Wednesday, April 22, 2009

Local bypass of Linux ASLR through /proc information leaks

EDIT2: Thanks to the efforts of Jake Edge who noticed our presentation, /proc/pid/stat information leak is now at least partially patched in mainline kernel, since
EDIT1: This is featured in an LWN article by Jake Edge

Tavis Ormandy and myself talked about locally bypassing address space layout randomization (ASLR) in Linux in a lightning talk at CanSecWest.

From Linux 2.6.12 to Linux 2.6.21, you could completely bypass ASLR when targeting local processes by reading /proc/pid/maps. Since Linux 2.6.22, if you cannot ptrace "pid", then you will see an empty /proc/pid/maps.

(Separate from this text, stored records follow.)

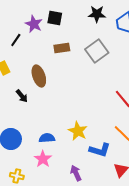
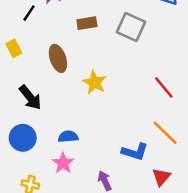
gray square: (97, 51) -> (131, 27), turned -30
black arrow: (22, 96) -> (30, 97), moved, size x1.5
yellow star: (78, 131) -> (95, 82), moved

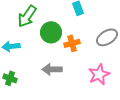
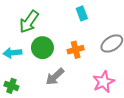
green circle: (51, 32) -> (42, 48), moved
gray arrow: (52, 69) -> (55, 77), turned -42

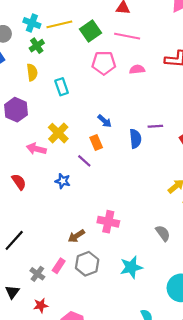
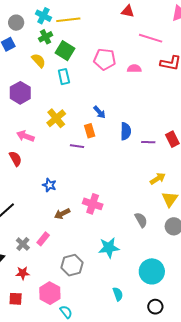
green square: (91, 31) -> (65, 51), moved, turned -30
pink line: (127, 36) -> (151, 38), moved
yellow semicircle: (32, 72) -> (39, 61), turned -42
purple line: (155, 126) -> (148, 142), moved
pink arrow: (36, 149) -> (25, 136), moved
purple line: (84, 161) -> (77, 146), turned -40
blue star: (63, 181) -> (49, 185), moved
gray hexagon: (87, 264) -> (72, 265), moved

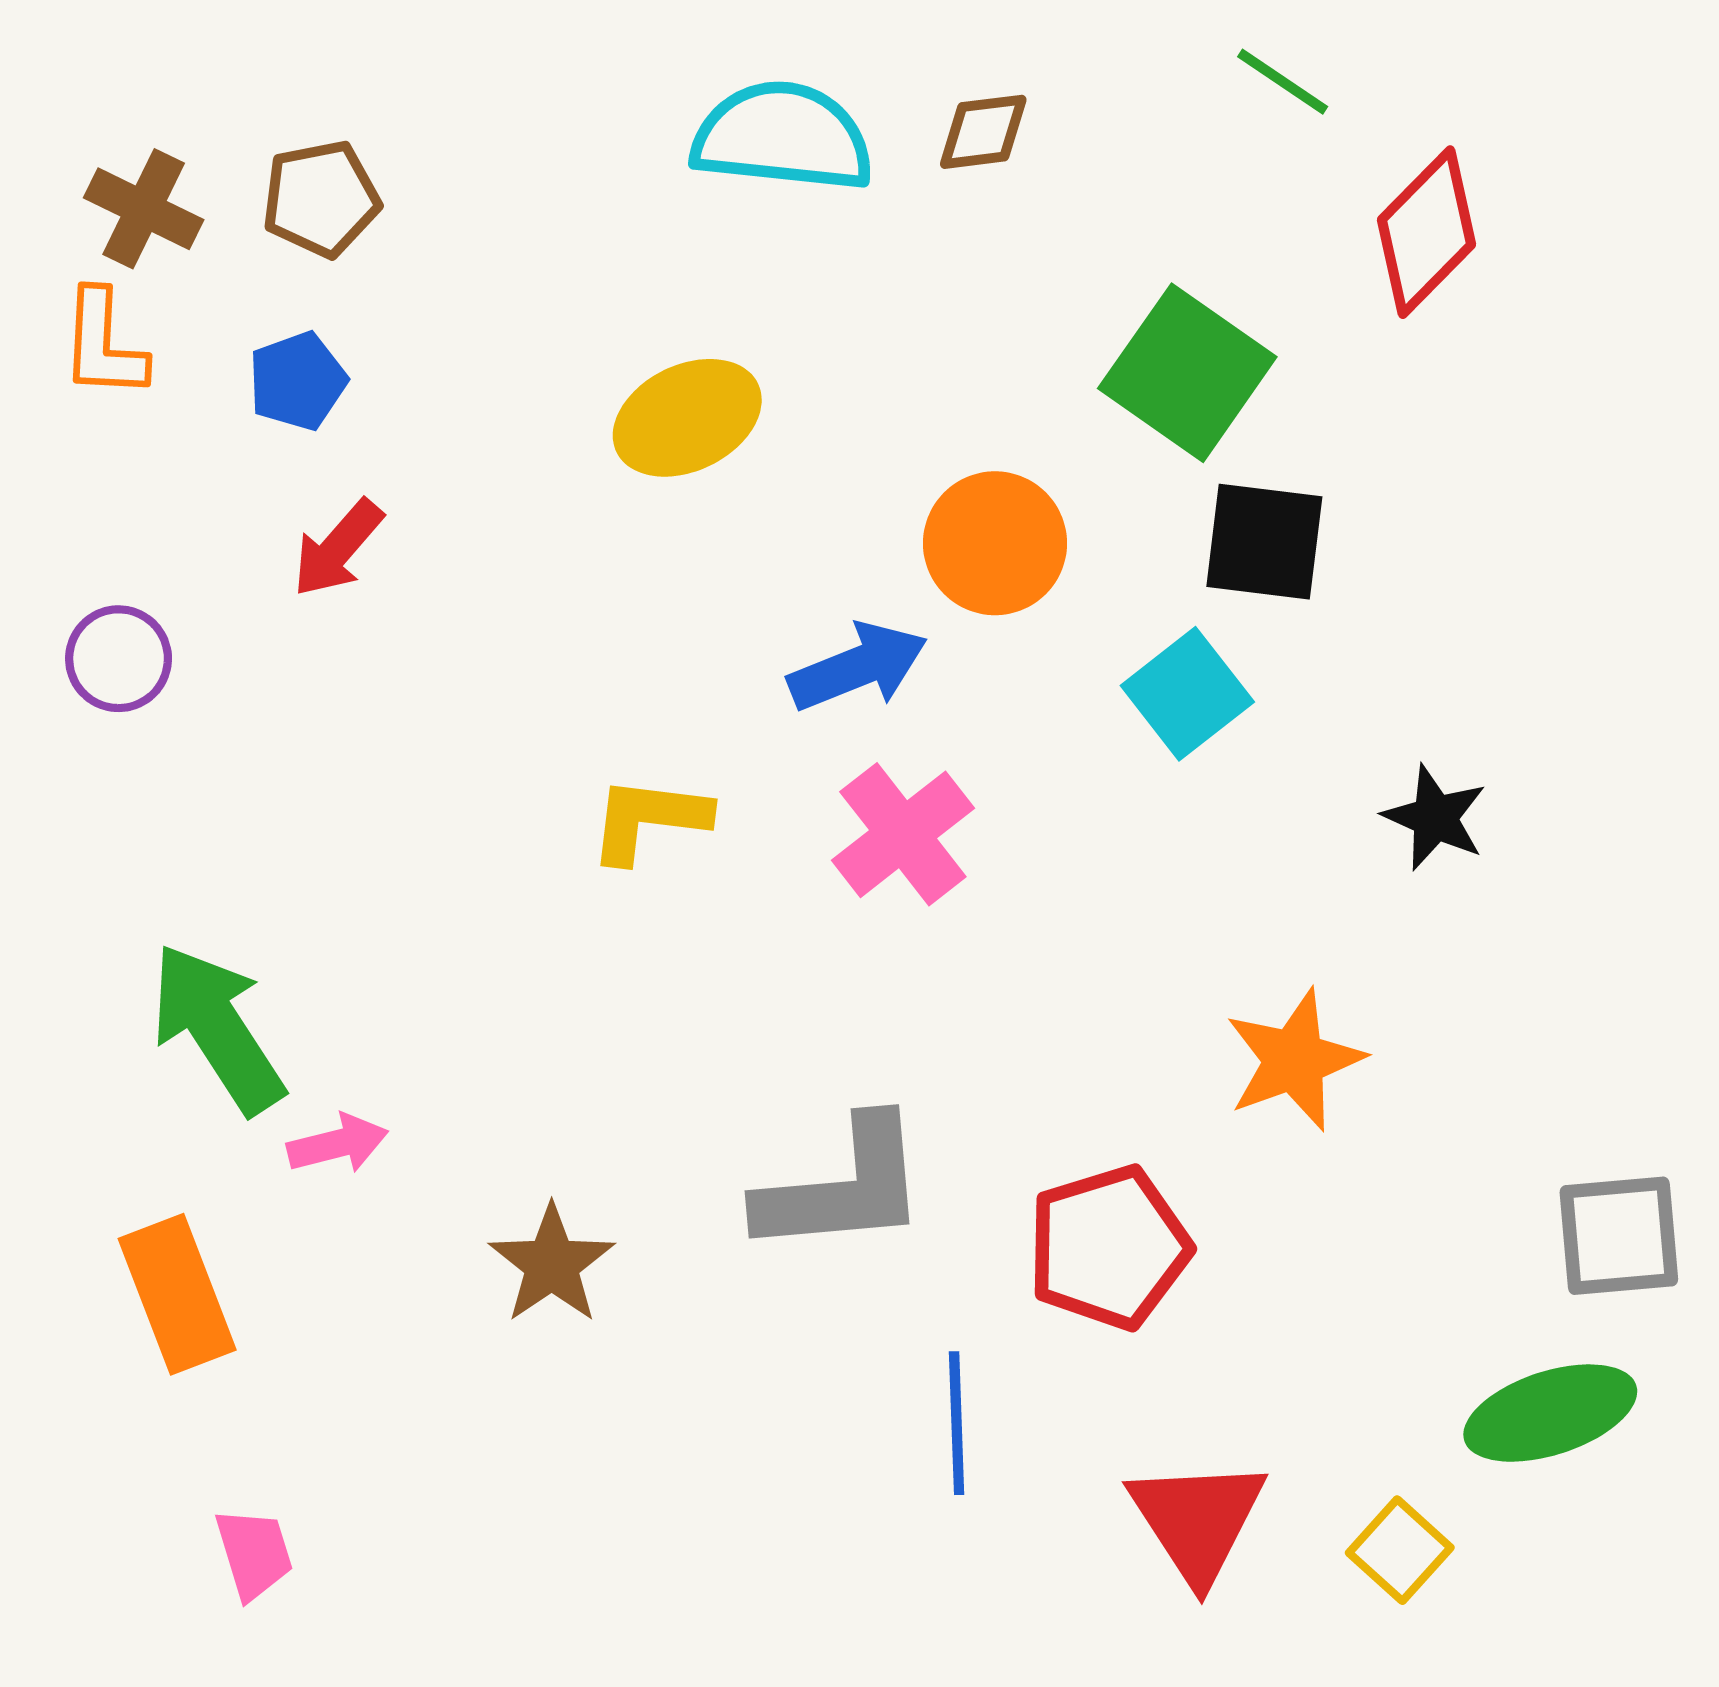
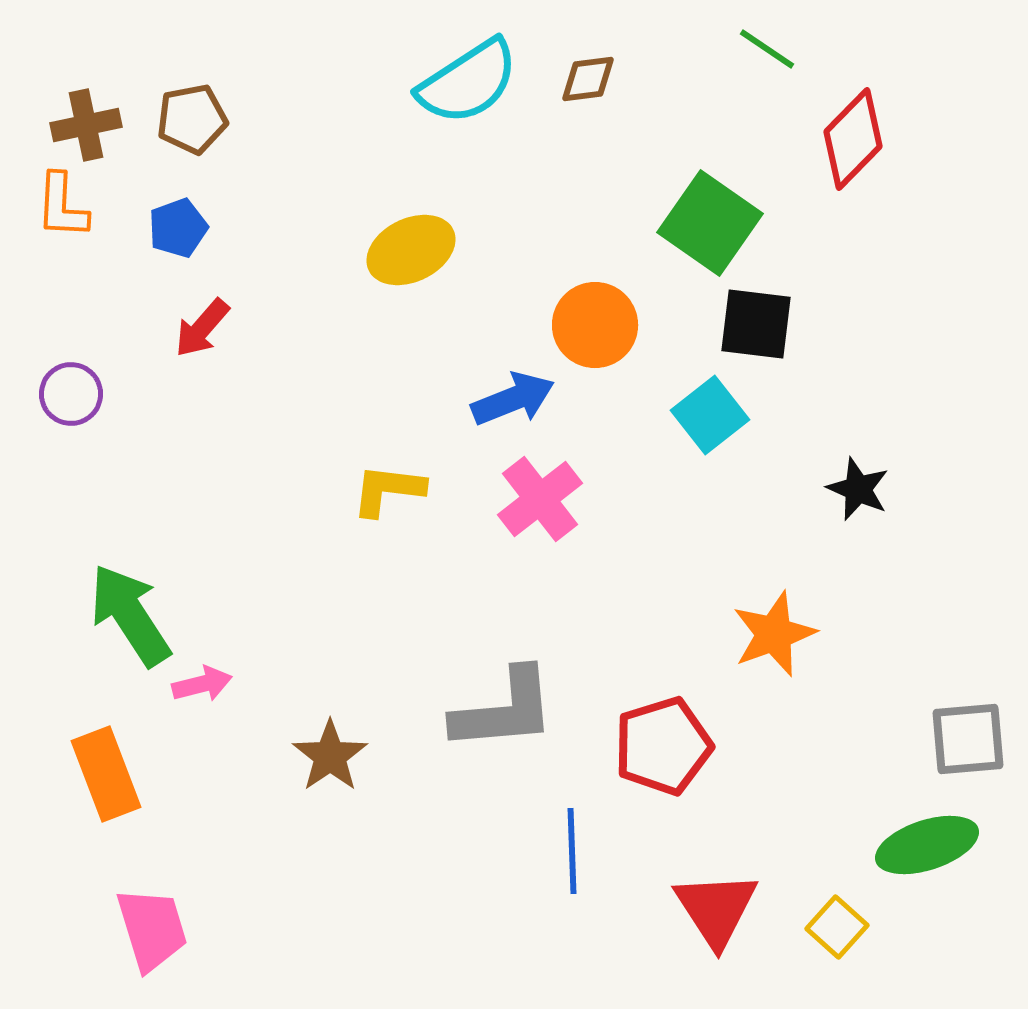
cyan semicircle: (783, 137) -> (468, 82), turned 141
brown cross: (144, 209) -> (86, 125), turned -38
pink trapezoid: (254, 1554) -> (152, 929), size x1.5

It has been known for at least 7 years now that /proc/pid/stat and /proc/pid/wchan could also leak sensitive information. Reading this information has been prevented in GRSecurity since the beginning as well as in this patch.

The question was: could you exploit this information to bypass ASLR in practice?
If you want to find out, it's easy: we've just published the slides and Tavis' tool!

1 comment:

  1. Jake Edge has forwarded this information and a patch to the LKML. He also wrote an article on LWN about this issue and an issue in get_random_int() disclosed at BlackHat by Hagen Fritsch.